The directors of the American Council on Renewable Energy (ACORE) announced on January 10 that Michael Brower, Interim President and CEO of the organization since last summer, had been named President and CEO, according to ACORE’s website.

Matthew Nordan, an energy investor at venture firm Venrock, left the firm this month to launch a clean energy project development company focused on China called MNL Partners. Matt Trevithick, another of Venrock’s investors in the energy space, left at the same time.

In December, Tim Woodward had left energy technology venture capital firm Nth Power to become Managing Director at Prelude Ventures.

On November 21, BrightSource Energy announced in a press release that its directors had tapped David Ramm, previously the board’s Executive Chairman, for the CEO role.

A couple of days before, on November 19, Proterra Inc. said it had hired as CFO Dave Rich—most recently CFO at Toyota Boshoku America—and Bill Fay, from Clever Devices, as VP of sales.

Also on November 19, Oxford Photovoltaics announced that Dr. David Fyfe would become its new Chairman. Fyfe previously led Cambridge Display Technology (a Cambridge University spinoff) and ran a research laboratory for the British Steel Corporation.

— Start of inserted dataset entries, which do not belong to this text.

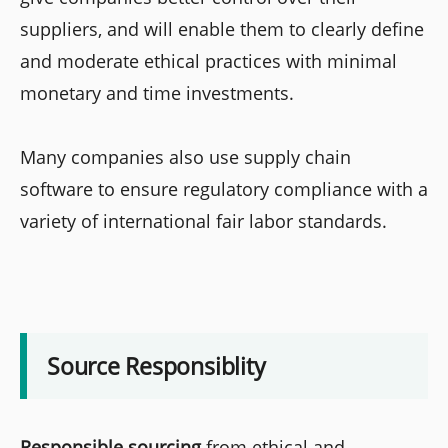
suppliers, and will enable them to clearly define
and moderate ethical practices with minimal
monetary and time investments.
Many companies also use supply chain
software to ensure regulatory compliance with a
variety of international fair labor standards.
Source Responsiblity
Responsible sourcing
from ethical and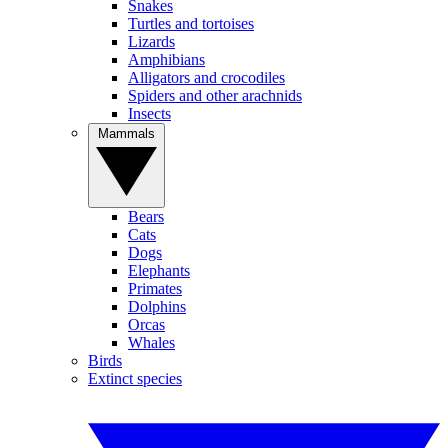
Snakes
Turtles and tortoises
Lizards
Amphibians
Alligators and crocodiles
Spiders and other arachnids
Insects
Mammals
Bears
Cats
Dogs
Elephants
Primates
Dolphins
Orcas
Whales
Birds
Extinct species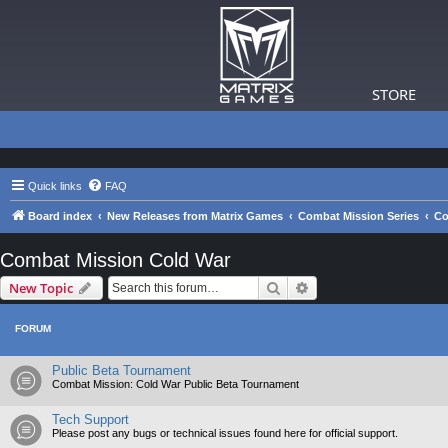
STORE
Quick links
FAQ
Board index
New Releases from Matrix Games
Combat Mission Series
Co
Combat Mission Cold War
Search
Advanced search
New Topic
FORUM
Public Beta Tournament
Combat Mission: Cold War Public Beta Tournament
Tech Support
Please post any bugs or technical issues found here for official support.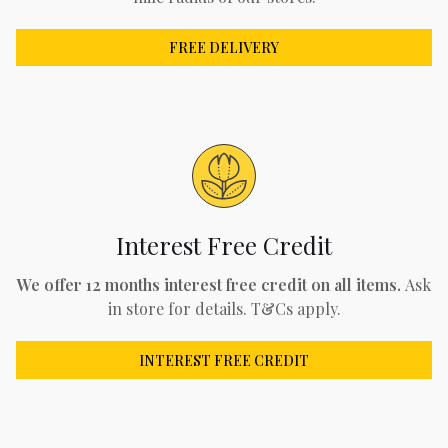
FREE DELIVERY
Interest Free Credit
We offer 12 months interest free credit on all items.
Ask
in store for details. T&Cs apply.
INTEREST FREE CREDIT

On November 13, Opower announced that Carol M. Browner, former director of the White House Office of Energy and Climate Change Policy and former administrator of the U.S. Environmental Protection Agency, had joined its advisory board.

In November, Jon Wellinghoff made the move to the energy law practice at Stoel Rives upon leaving his chair position at the Federal Energy Regulatory Commission.

GridPoint tapped a new CEO on October 17, according to a company press release. Former Berkshire Hathaway executive Todd Raba took the reins of the energy management firm.